United States President Richard Nixon signed an executive order on November 1969, which stopped production of biological weapons in the United States and allowed only scientific research of lethal biological agents and defensive measures such as immunization and biosafety. The biological munition stockpiles were destroyed, and approximately 2,200 researchers became redundant.[37]

United States Special Forces and the CIA also had an interest in biological warfare, and a series of special munitions was created for their operations. The covert weapons developed for the military (M1, M2, M4, M5, and M32 - or Big Five Weapons) were destroyed in accordance with Nixon's executive order to end the offensive program. The CIA maintained its collection of biologicals well into 1975 when it became the subject of the senate Church Committee.

The BWC (1972) and after

In 1972, the United States signed the Biological and Toxic Weapons Convention, which banned the "development, production and stockpiling of microbes or their poisonous products except in amounts necessary for protective and peaceful research." By 1996, 137 countries had signed the treaty; however it is believed that since the signing of the Convention the number of countries capable of producing such weapons has increased.

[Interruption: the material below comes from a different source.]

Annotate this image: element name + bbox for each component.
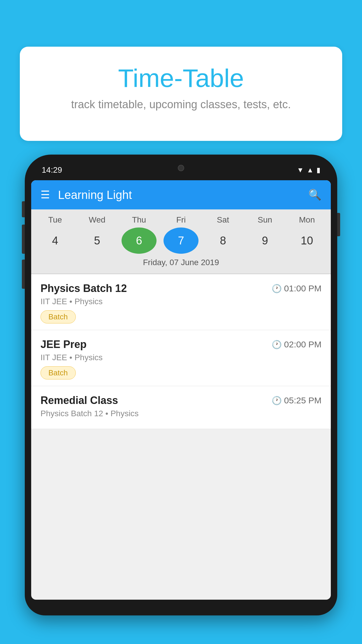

The Soviet Union continued research and production of offensive biological weapons in a program called Biopreparat, despite having signed the convention. The United States had no solid proof of this program until Dr. Vladimir Pasechnik defected in 1989, and Dr. Kanatjan Alibekov, the first deputy director of Biopreparat defected in 1992.

During the closing stages of the Rhodesian Bush War, the Rhodesian government resorted to biological warfare. Watercourses at several sites close to the Mozambique border were deliberately contaminated with cholera and the toxin Sodium Coumadin, an anti-coagulant commonly used as the active ingredient in rat poison. Food stocks in the area were contaminated with anthrax spores. These biological attacks had little impact on the fighting capability of ZANLA, but caused considerable distress to the local population. Over 10,000 people contracted anthrax in the period 1978 to 1980, of whom 200 died. The facts about this episode became known during the hearings of the South African Truth and Reconciliation Commission during the late 1990s.[38]

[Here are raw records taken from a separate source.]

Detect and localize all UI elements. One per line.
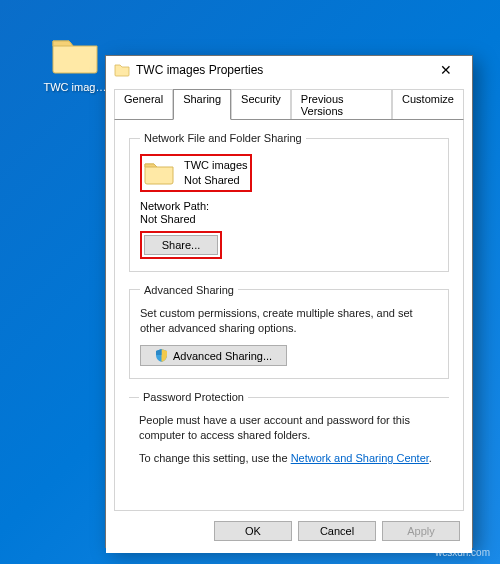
network-sharing-center-link[interactable]: Network and Sharing Center <box>291 452 429 464</box>
tab-security[interactable]: Security <box>231 89 291 120</box>
share-status-box: TWC images Not Shared <box>140 154 252 192</box>
tab-strip: General Sharing Security Previous Versio… <box>106 84 472 119</box>
password-protection-legend: Password Protection <box>139 391 248 403</box>
advanced-sharing-button-label: Advanced Sharing... <box>173 350 272 362</box>
tab-previous-versions[interactable]: Previous Versions <box>291 89 392 120</box>
titlebar: TWC images Properties ✕ <box>106 56 472 84</box>
cancel-button[interactable]: Cancel <box>298 521 376 541</box>
advanced-sharing-button[interactable]: Advanced Sharing... <box>140 345 287 366</box>
password-protection-desc: People must have a user account and pass… <box>139 413 439 443</box>
advanced-sharing-legend: Advanced Sharing <box>140 284 238 296</box>
advanced-sharing-desc: Set custom permissions, create multiple … <box>140 306 438 336</box>
password-protection-change: To change this setting, use the Network … <box>139 451 439 466</box>
password-protection-group: Password Protection People must have a u… <box>129 391 449 486</box>
watermark: wcsxdn.com <box>435 547 490 558</box>
ok-button[interactable]: OK <box>214 521 292 541</box>
shield-icon <box>155 349 168 362</box>
desktop-folder-label: TWC imag… <box>40 81 110 93</box>
properties-dialog: TWC images Properties ✕ General Sharing … <box>105 55 473 548</box>
sharing-panel: Network File and Folder Sharing TWC imag… <box>114 119 464 511</box>
apply-button[interactable]: Apply <box>382 521 460 541</box>
folder-icon <box>144 160 174 186</box>
close-icon: ✕ <box>440 63 452 77</box>
advanced-sharing-group: Advanced Sharing Set custom permissions,… <box>129 284 449 380</box>
network-path-value: Not Shared <box>140 213 438 225</box>
tab-general[interactable]: General <box>114 89 173 120</box>
pp-change-prefix: To change this setting, use the <box>139 452 291 464</box>
share-button[interactable]: Share... <box>144 235 218 255</box>
share-status: Not Shared <box>184 173 248 188</box>
folder-icon <box>114 62 130 78</box>
network-sharing-legend: Network File and Folder Sharing <box>140 132 306 144</box>
tab-sharing[interactable]: Sharing <box>173 89 231 120</box>
share-name: TWC images <box>184 158 248 173</box>
pp-suffix: . <box>429 452 432 464</box>
dialog-title: TWC images Properties <box>136 63 426 77</box>
folder-icon <box>51 35 99 75</box>
network-sharing-group: Network File and Folder Sharing TWC imag… <box>129 132 449 272</box>
dialog-buttons: OK Cancel Apply <box>106 511 472 553</box>
close-button[interactable]: ✕ <box>426 56 466 84</box>
desktop-folder-icon[interactable]: TWC imag… <box>40 35 110 93</box>
tab-customize[interactable]: Customize <box>392 89 464 120</box>
network-path-label: Network Path: <box>140 200 438 212</box>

After the 1991 Persian Gulf War, Iraq admitted to the United Nations inspection team to having produced 19,000 liters of concentrated botulinum toxin, of which approximately 10,000 L were loaded into military weapons; the 19,000 liters have never been fully accounted for. This is approximately three times the amount needed to kill the entire current human population by inhalation,[39] although in practice it would be impossible to distribute it so efficiently, and, unless it is protected from oxygen, it deteriorates in storage.[40]

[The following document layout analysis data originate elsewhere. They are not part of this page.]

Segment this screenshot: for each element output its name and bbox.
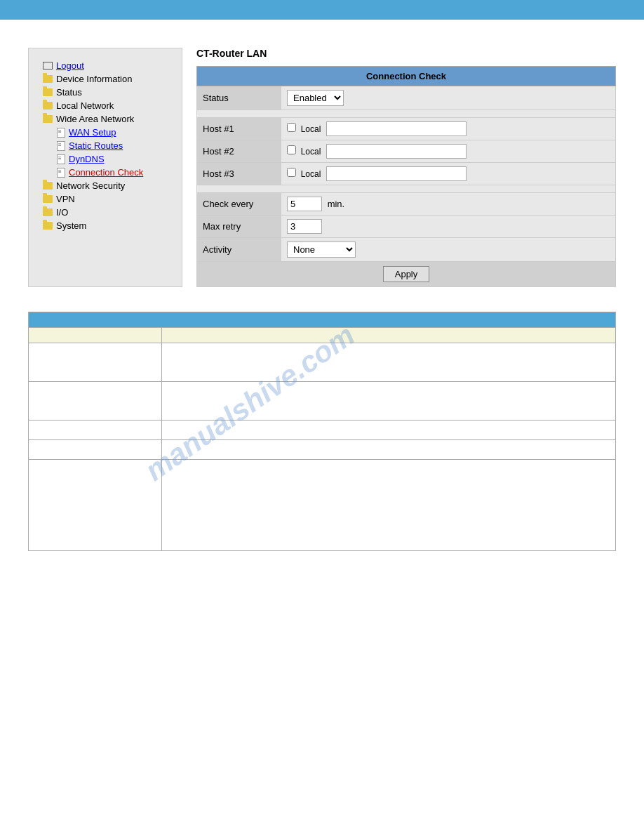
check-every-input[interactable]: [287, 197, 322, 211]
host1-local-label: Local: [301, 124, 321, 134]
right-panel: CT-Router LAN Connection Check Status En…: [196, 48, 616, 287]
folder-icon: [43, 115, 53, 123]
wan-setup-link[interactable]: WAN Setup: [69, 127, 116, 138]
host3-local-label: Local: [301, 169, 321, 179]
status-value-cell: Enabled Disabled: [281, 86, 616, 110]
activity-select[interactable]: None Reset WAN Reboot: [287, 241, 356, 258]
activity-label: Activity: [197, 238, 281, 262]
bottom-blue-header: [29, 312, 616, 328]
sidebar-item-system[interactable]: System: [43, 219, 168, 232]
conn-check-header: Connection Check: [197, 67, 616, 86]
max-retry-row: Max retry: [197, 216, 616, 238]
bottom-tall-row: [29, 460, 616, 551]
logout-link[interactable]: Logout: [56, 60, 84, 71]
check-every-label: Check every: [197, 193, 281, 216]
folder-icon: [43, 195, 53, 203]
max-retry-value-cell: [281, 216, 616, 238]
apply-cell: Apply: [197, 262, 616, 287]
host2-local-checkbox[interactable]: [287, 145, 296, 154]
folder-icon: [43, 222, 53, 230]
max-retry-label: Max retry: [197, 216, 281, 238]
sidebar-item-dyndns[interactable]: DynDNS: [43, 152, 168, 166]
separator-row-2: [197, 185, 616, 193]
sidebar-item-wan-setup[interactable]: WAN Setup: [43, 126, 168, 139]
connection-check-table: Connection Check Status Enabled Disabled: [196, 66, 616, 287]
host2-row: Host #2 Local: [197, 140, 616, 163]
status-row: Status Enabled Disabled: [197, 86, 616, 110]
sidebar-item-local-network[interactable]: Local Network: [43, 99, 168, 112]
top-bar: [0, 0, 644, 20]
bottom-content-row-1: [29, 343, 616, 382]
sidebar: □ Logout Device Information Status Local…: [28, 48, 182, 287]
folder-icon: [43, 182, 53, 190]
host1-value-cell: Local: [281, 118, 616, 140]
activity-row: Activity None Reset WAN Reboot: [197, 238, 616, 262]
apply-row: Apply: [197, 262, 616, 287]
bottom-content-row-2: [29, 382, 616, 421]
sidebar-item-device-info[interactable]: Device Information: [43, 72, 168, 86]
sidebar-item-wan[interactable]: Wide Area Network: [43, 112, 168, 126]
host1-label: Host #1: [197, 118, 281, 140]
page-icon: [57, 168, 65, 178]
host1-local-checkbox[interactable]: [287, 123, 296, 132]
host3-input[interactable]: [326, 166, 467, 181]
sidebar-item-io[interactable]: I/O: [43, 206, 168, 219]
conn-check-link[interactable]: Connection Check: [69, 167, 143, 178]
sidebar-item-logout[interactable]: □ Logout: [43, 59, 168, 72]
sidebar-item-conn-check[interactable]: Connection Check: [43, 166, 168, 179]
bottom-yellow-row: [29, 328, 616, 343]
page-icon: [57, 128, 65, 138]
host1-row: Host #1 Local: [197, 118, 616, 140]
bottom-single-row-2: [29, 440, 616, 460]
logout-icon: □: [43, 62, 53, 70]
host2-value-cell: Local: [281, 140, 616, 163]
bottom-table: [28, 312, 616, 551]
sidebar-item-status[interactable]: Status: [43, 86, 168, 99]
status-select[interactable]: Enabled Disabled: [287, 90, 344, 106]
dyndns-link[interactable]: DynDNS: [69, 154, 105, 164]
min-label: min.: [328, 199, 345, 209]
folder-icon: [43, 75, 53, 83]
sidebar-item-static-routes[interactable]: Static Routes: [43, 139, 168, 152]
host2-input[interactable]: [326, 144, 467, 159]
folder-icon: [43, 102, 53, 110]
host3-row: Host #3 Local: [197, 163, 616, 185]
host3-local-checkbox[interactable]: [287, 168, 296, 177]
host2-local-label: Local: [301, 147, 321, 157]
folder-icon: [43, 88, 53, 96]
max-retry-input[interactable]: [287, 219, 322, 234]
sidebar-item-vpn[interactable]: VPN: [43, 192, 168, 206]
panel-title: CT-Router LAN: [196, 48, 616, 59]
bottom-section: [0, 312, 644, 551]
host2-label: Host #2: [197, 140, 281, 163]
page-icon: [57, 141, 65, 151]
host1-input[interactable]: [326, 121, 467, 136]
host3-value-cell: Local: [281, 163, 616, 185]
host3-label: Host #3: [197, 163, 281, 185]
separator-row-1: [197, 110, 616, 118]
activity-value-cell: None Reset WAN Reboot: [281, 238, 616, 262]
status-label: Status: [197, 86, 281, 110]
bottom-single-row-1: [29, 421, 616, 440]
check-every-value-cell: min.: [281, 193, 616, 216]
folder-icon: [43, 208, 53, 216]
sidebar-item-network-security[interactable]: Network Security: [43, 179, 168, 192]
static-routes-link[interactable]: Static Routes: [69, 140, 123, 151]
check-every-row: Check every min.: [197, 193, 616, 216]
apply-button[interactable]: Apply: [383, 266, 430, 282]
page-icon: [57, 154, 65, 164]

According to the U.S. Office of Technology Assessment (since disbanded) 17 countries were believed to possess biological weapons in 1995: Libya, North Korea, South Korea, Iraq, Taiwan, Syria, Israel, Iran, China, Egypt, Vietnam, Laos, Cuba, Bulgaria, India, South Africa, and Russia.[37][41]

21st century

On September 18, 2001 and for a few days after, several letters were received by members of the U.S. Congress and media outlets containing anthrax spores: the attack sickened 17 people and killed five others. The identity of the perpetrator remained unknown until 2008, when a primary suspect was named. See 2001 anthrax attacks.[42]

Today, according to the U.S. Department of Defense, more than ten countries are suspected to have continuing offensive BW programs, including Russia, Israel, China, Iran, Syria and North Korea. Offensive BW programs in Iraq were dismantled after the first Gulf War (1990-91). Libya dismantled and disavowed its BW program in 2003.